Les fresques historiques sont devenues une denrée rare dans le cinéma contemporain. Coûts de production prohibitifs, difficultés à obtenir un succès au box-office… Pourtant, certains cinéastes osent encore le grand format : c’est le cas Javier Ambrossi et Javier Calvo (La mesías) avec La Bola negra, une adaptation libre du roman inachevé éponyme du poète et dramaturge Federico García Lorca.
1937 : un petit village en Espagne, des animaux, des paysans aux visages marqués, une fête du village pour accueillir en liesse les avions italiens… Et puis le chaos, la mort, le sang et un héros tragique qui parvient à s’enfuir avant d’être enrôlé de force dans l’armée fasciste de Franco. Cette séquence d’ouverture possède une intensité des plus remarquables et dessine les contours du reste de La Bola Negra : une œuvre marquante, empreinte d’un lyrisme opératique devenu rare au cinéma.

Une fresque temporelle
Centré autour de trois hommes et de trois temporalités (1932, 1937 et 2017), le scénario tisse un fil invisible fait de désir, de douleur et d’héritage historique. La Bola Negra est le genre de cinéma qui veut en mettre plein les yeux et les oreilles, et faire ressentir de la manière la plus intense possible une époque, celle d’une Espagne marquée par la répression, qui tente de ressusciter ses morts et de réparer ses non-dits à travers la poésie de Federico García Lorca. Les réalisateurs Javier Calvo et Javier Ambrossi explorent ici le fléau de l’incapacité à communiquer, qu’il s’agisse d’un amour homosexuel impossible sous le franconisme ou de conflits familiaux étouffés à l’époque contemporaine.

Les cinéastes mélangent avec habileté les acteurs professionnels et non-professionnels, donnant un ensemble cohérent à l’œuvre tout en lui apportant une véritable authenticité. Le choix fort de confier les rôles principaux à trois acteurs ouvertement homosexuels (ce qui est plus rare qu’il n’y parait) – dont le célèbre musicien Guitarricadelafuente, surprenant pour ses grands débuts à l’écran – confère au film un supplément d’âme et de vérité. À leurs côtés, les apparitions d’actrices majeures comme Penélope Cruz, qui illumine une séquence mémorable de cabaret, ou encore Glenn Close apportent un bel éclat à cette œuvre chorale.
Il y a aussi un réel effort sur les décors réels qui participent grandement à l’immersion que l’on peut ressentir devant l’œuvre.
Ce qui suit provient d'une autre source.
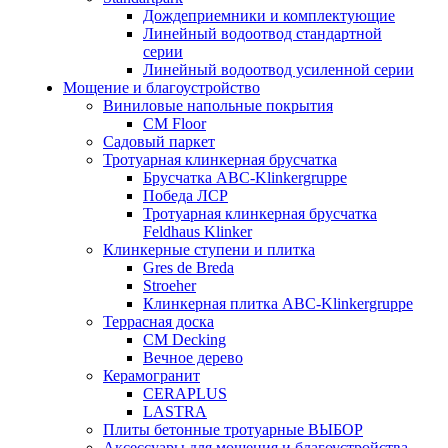
Дождеприемники и комплектующие
Линейный водоотвод стандартной
серии
Линейный водоотвод усиленной серии
Мощение и благоустройство
Виниловые напольные покрытия
CM Floor
Садовый паркет
Тротуарная клинкерная брусчатка
Брусчатка АВС-Klinkergruppe
Победа ЛСР
Тротуарная клинкерная брусчатка
Feldhaus Klinker
Клинкерные ступени и плитка
Gres de Breda
Stroeher
Клинкерная плитка ABC-Klinkergruppe
Террасная доска
CM Decking
Вечное дерево
Керамогранит
CERAPLUS
LASTRA
Плиты бетонные тротуарные ВЫБОР
Аксессуары для мощения и благоустройства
Sans oublier l’art de la mise en scène, où « Los Javis » (le surnom du duo) déploient un montage fluide, très intuitif, pour lier les époques sans jamais perdre l’attention du spectateur. On voyage narrativement entre les périodes sans souci, les tenants et aboutissants du récit se révélant petit à petit à travers ces sauts temporels. Afin de lier l’ensemble au mieux, les cinéastes s’appuient sur une bande originale de haute volée (et omniprésente) composée par Raül Refree, ainsi que sur un travail du son qui décuple la puissance expressive des images.

Grand mélodrame, modestes émotions
Cette intensité recherchée par les deux cinéastes a un certain panache, quitte à surligner les émotions par une couche mélodramatique qui manque d’un peu de finesse. De plus, à vouloir donner de l’ampleur à leur œuvre, ils peinent à créer une alchimie sensible entre les protagonistes (au contraire de Coward de Lukas Dhont, par exemple), ce qui fait que l’émotion recherchée par le film ne passe que trop modestement chez le spectateur. Le film éblouit la rétine, mais laisse parfois le cœur au bord de la route, alors qu’il recherche fondamentalement ce dernier plus que le premier.
De ce fait, malgré cette émotion qui peine parfois à s’incarner pleinement, La Bola Negra reste un geste de cinéma d’une audace rare. Javier Calvo et Javier Ambrossi signent une fresque habitée par une ferveur poétique et un beau propos sociétal.
La Bola negra a été présenté hors compétition au Festival de Cannes 2026 et sort le 30 septembre 2026 dans les salles obscures. Retrouvez tous nos articles du Festival de Cannes ici.
Avis
La Bola negra impressionne par son panache visuel et son engagement politique. Néanmoins, à force de vouloir saturer chaque séquence d'intensité et d'effets mélodramatiques, le duo espagnol étouffe trop la trajectoire intime de ses personnages. Le film demeure un opéra flamboyant qui vaut le coup d'œil, en particulier au cinéma.